NoPo-Avatar: Generalizable and Animatable Avatars from Sparse Inputs without Human Poses
This addresses the challenge of noisy pose estimates in avatar reconstruction for applications like virtual reality or animation, though it is incremental as it builds on prior methods by removing pose dependence.
The paper tackles the problem of reconstructing animatable 3D human avatars from sparse images without relying on human pose inputs, showing that it outperforms baselines in practical settings and matches them in lab settings.

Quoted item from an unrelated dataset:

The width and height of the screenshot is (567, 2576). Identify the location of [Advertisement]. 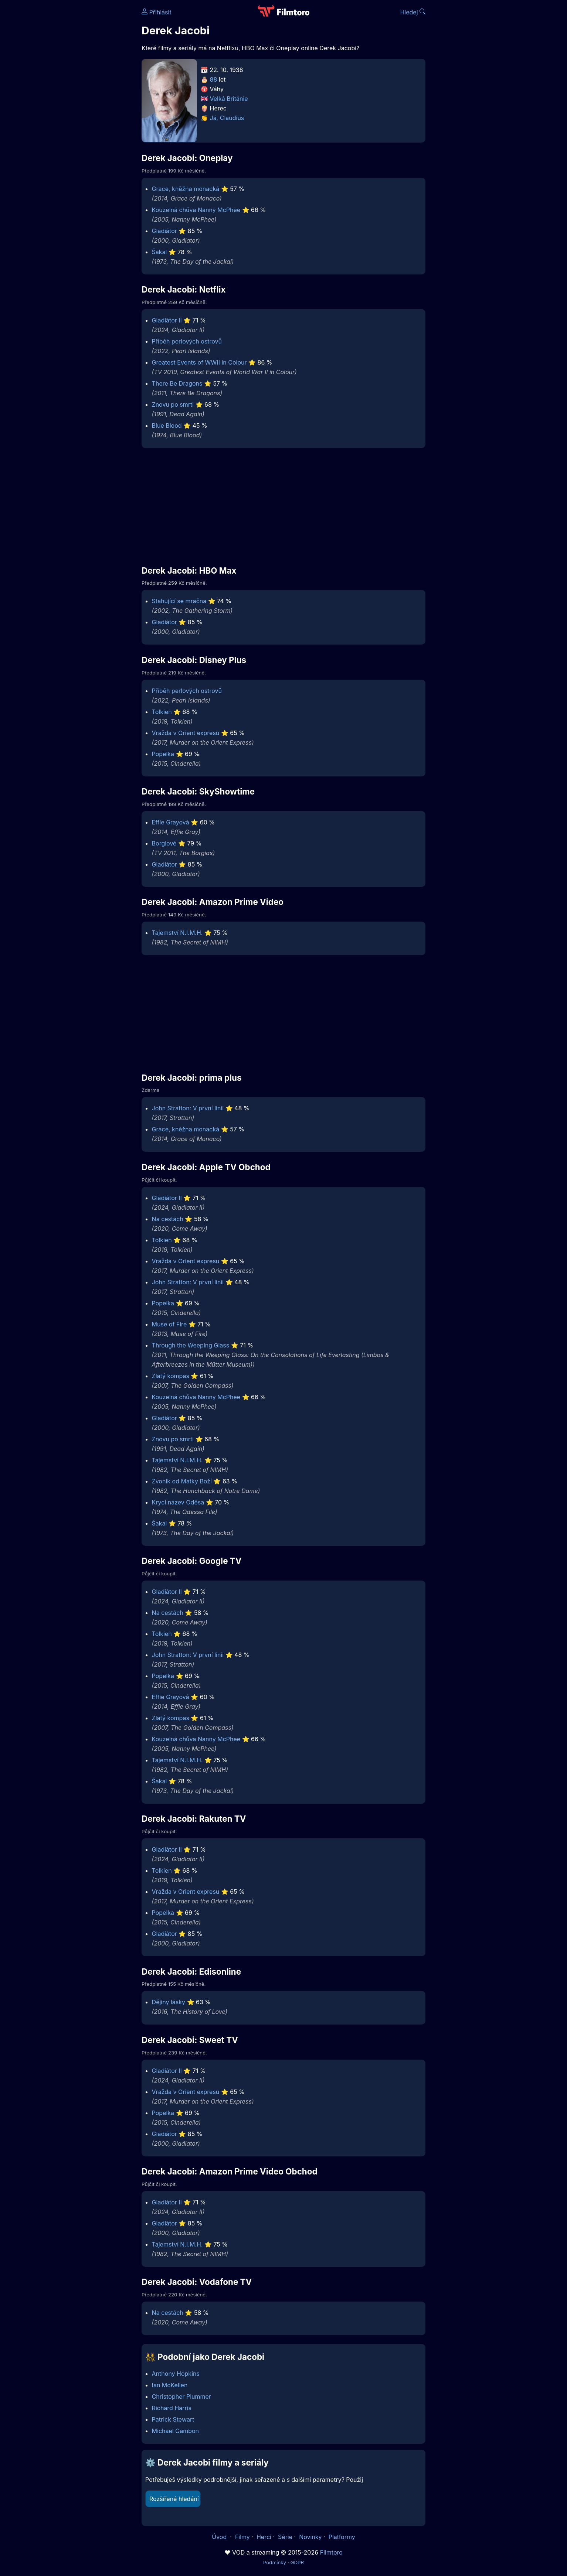 (88, 114).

We tackle the task of recovering an animatable 3D human avatar from a single or a sparse set of images. For this task, beyond a set of images, many prior state-of-the-art methods use accurate "ground-truth" camera poses and human poses as input to guide reconstruction at test-time. We show that pose-dependent reconstruction degrades results significantly if pose estimates are noisy. To overcome this, we introduce NoPo-Avatar, which reconstructs avatars solely from images, without any pose input. By removing the dependence of test-time reconstruction on human poses, NoPo-Avatar is not affected by noisy human pose estimates, making it more widely applicable. Experiments on challenging THuman2.0, XHuman, and HuGe100K data show that NoPo-Avatar outperforms existing baselines in practical settings (without ground-truth poses) and delivers comparable results in lab settings (with ground-truth poses).